I am still watching the process by which same sex marriages will inevitably become the law of the land. In the past couple of weeks the states of Utah and Oklahoma have presented their cases to the same panel of three judges of the Tenth Circuit Court. They will decide whether it is legal to withhold the status of marriage based on the constitutionality of both Utah and Oklahoma’s laws governing marriage. It is my opinion that both states will lose their appeals because they are based on religion, culture and bigotry toward homosexuals, not on law.
Something has struck me as I have watched the process, and especially in my home state of Utah. In December the state, caught flat-footed by a federal judge’s ruling that Utah’s law on marriage was unconstitutional, did not have an appeal in place. Until they could get their act together 1,300 same sex couples were suddenly able to take out marriage licenses and get married. I noticed the age of many of the happy couples. They weren’t teens or twenty-somethings, but older people, some as old as me! (Damn, that is old.) Reading news reports about some of their personal lives, in many cases they were couples who had been together for many years, even decades. The minute the opportunity presented itself they jumped at the chance to make their partnership legal.
Legal meaning they would have the same benefits I’ve taken for granted in my 45 years of marriage: filing joint tax returns, having clear rights of survivorship, end of life decisions, and those other things well established for generations. Benefits that come with a marriage license and a few words pronounced by a judge over two people.
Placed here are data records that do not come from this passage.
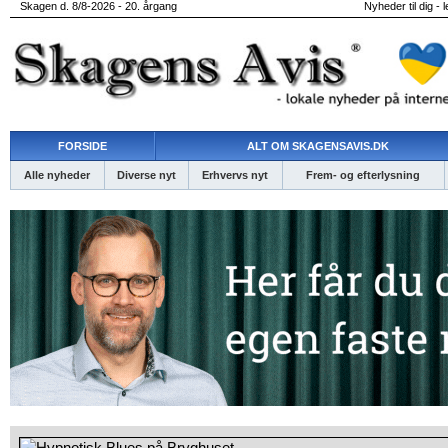
Skagen d. 8/8-2026 - 20. årgang
Nyheder til dig - 
FORSIDE
ALT OM SKAGENSAVIS.DK
Alle nyheder
Diverse nyt
Erhvervs nyt
Frem- og efterlysning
It also struck me that the basis for discrimination and exclusion for same sex couples to that legal marriage was instigated by religions and churches whose members (those who were lawmakers or government bureaucrats) made sure that same sex couples could not share those benefits. A church is not a lawmaking body except in a spiritual sense. It does not have the authority of government. We are supposed to have a separation of church and state. So why are these folks allowed to force laws upon fellow citizens based on their beliefs?
I believe that the feds, as hated as they are by many groups with agendas formed by prejudice and sanctimony, will have to step in and make sure that those discriminatory laws are overruled. The courts often have to be the final say-so in what is strictly a legal and not emotional or religious issue.
And when that happens then many younger couples will want to be married. And when they are married they will be in the same circumstance as married traditional couples. At some point many of them will file for divorce.
It is not easy to get an accurate accounting of how many divorces there are in America, but from what I’ve been able to gather from some research (okay, I went to the Internet), a ballpark figure would be 40-50% for first time marriages, and for second and third marriages the statistics go up about 10% each time. For instance, if you’re married for a third time, your chances of getting a divorce are around 70%. Those statistics will then affect same sex marriages as well as traditional marriages.
In that way same sex couples, who will be sharing the benefits of legal marriage for the first time, will be also facing the grim realities of divorce. I’d like to see them do better than traditional married couples so in ten years or so they can boast that gay people have more solid marriages than straight people. If not the people who will be reaping the real benefits of same sex marriage will be divorce lawyers. I imagine many of them are rubbing their hands in glee in anticipation of picking up a whole lot of new clients.